● **What the task asks**
In the entries below, find the line with "937.223.1130 (908, 115)" and the line with "Jeans (37, 352)"; reproduce those two lines and all lines between them exactly, without pictures.

[Saved data entries]
↓
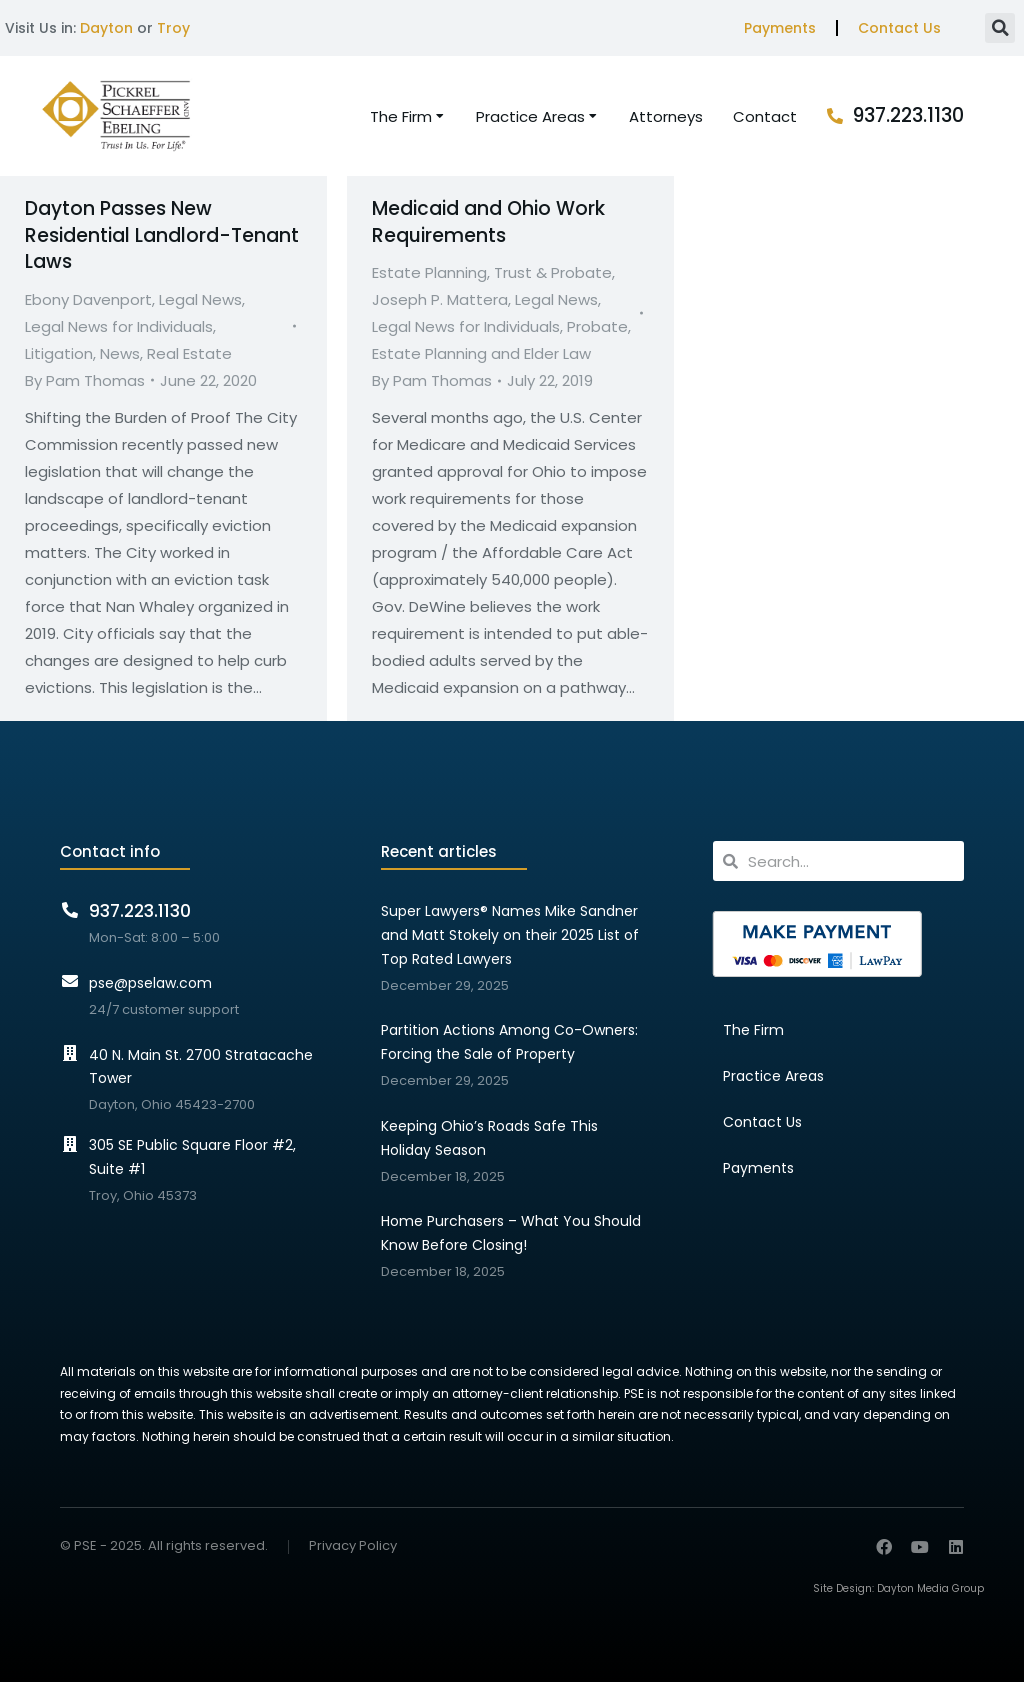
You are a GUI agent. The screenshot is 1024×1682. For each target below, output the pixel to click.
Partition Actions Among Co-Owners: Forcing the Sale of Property (509, 1042)
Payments (780, 28)
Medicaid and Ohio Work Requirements (488, 222)
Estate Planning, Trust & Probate (492, 272)
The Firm (753, 1030)
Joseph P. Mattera (440, 299)
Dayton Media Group (930, 1588)
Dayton (106, 28)
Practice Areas (773, 1076)
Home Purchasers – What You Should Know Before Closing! (511, 1233)
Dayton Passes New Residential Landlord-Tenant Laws (162, 235)
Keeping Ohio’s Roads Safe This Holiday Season (489, 1138)
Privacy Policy (353, 1546)
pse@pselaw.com (150, 983)
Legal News (200, 299)
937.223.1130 (908, 115)
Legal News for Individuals (119, 326)
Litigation (59, 353)
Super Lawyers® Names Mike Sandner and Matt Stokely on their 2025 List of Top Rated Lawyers (510, 935)
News (120, 353)
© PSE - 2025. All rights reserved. (164, 1545)
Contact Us (899, 28)
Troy (173, 28)
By (85, 380)
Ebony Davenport (88, 299)
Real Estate (189, 353)
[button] (1000, 28)
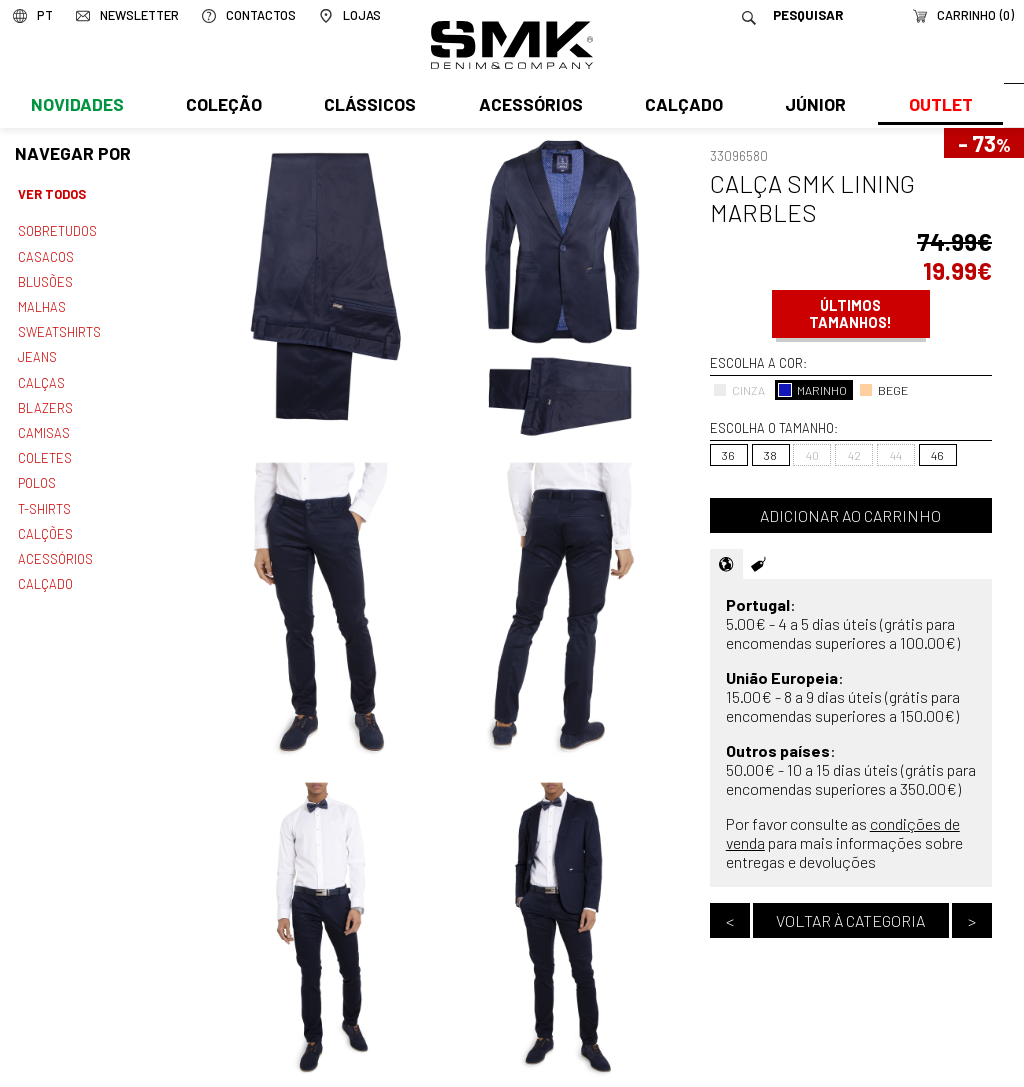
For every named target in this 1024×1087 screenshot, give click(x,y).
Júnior (811, 107)
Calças (40, 376)
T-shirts (44, 498)
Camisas (43, 425)
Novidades (76, 107)
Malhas (41, 303)
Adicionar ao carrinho (850, 515)
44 (896, 455)
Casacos (45, 255)
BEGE (883, 390)
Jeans (37, 352)
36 (728, 455)
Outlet (935, 107)
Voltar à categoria (850, 920)
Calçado (680, 107)
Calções (45, 522)
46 (937, 455)
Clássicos (368, 107)
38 (770, 455)
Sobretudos (57, 230)
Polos (37, 474)
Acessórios (528, 107)
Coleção (223, 107)
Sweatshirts (59, 328)
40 (812, 455)
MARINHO (812, 390)
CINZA (739, 390)
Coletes (45, 449)
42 (854, 455)
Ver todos (52, 194)
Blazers (45, 401)
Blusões (45, 279)
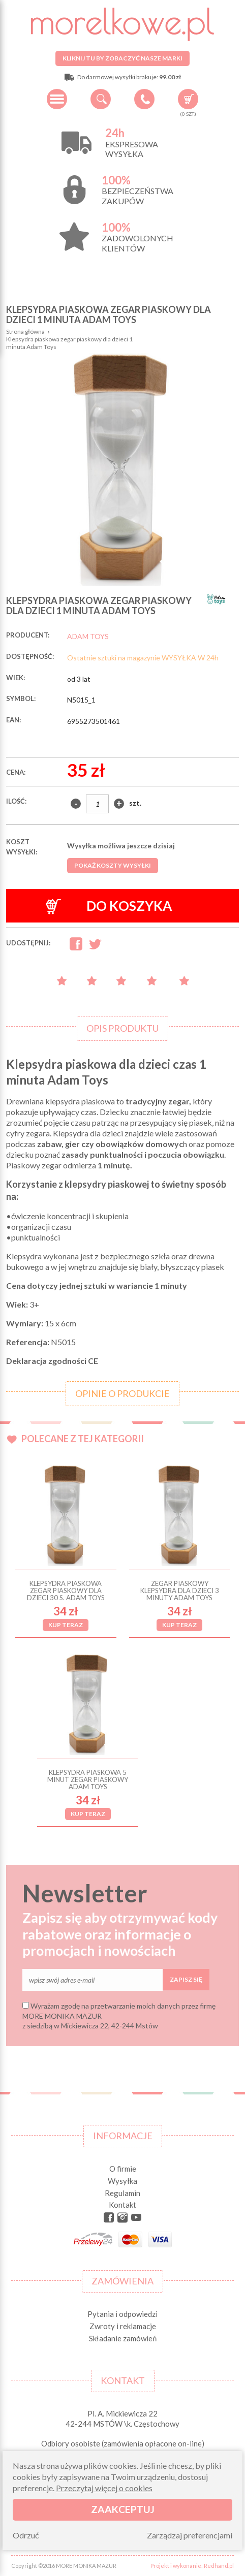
↑
● **Task result**
937.223.1130 (908, 115)
Legal News for Individuals (119, 326)
Litigation (59, 353)
Super Lawyers® Names Mike Sandner and Matt Stokely on their 2025 List of Top Rated Lawyers (510, 935)
News (120, 353)
© PSE - 2025. All rights reserved. (164, 1545)
Contact Us (899, 28)
Troy (173, 28)
By (85, 380)
Ebony Davenport (88, 299)
Real Estate (189, 353)
[button] (1000, 28)
For every named target in this 1024×1087 screenshot, give click(x,y).
Júnior (811, 107)
Calças (40, 376)
T-shirts (44, 498)
Camisas (43, 425)
Novidades (76, 107)
Malhas (41, 303)
Adicionar ao carrinho (850, 515)
44 (896, 455)
Casacos (45, 255)
BEGE (883, 390)
Jeans (37, 352)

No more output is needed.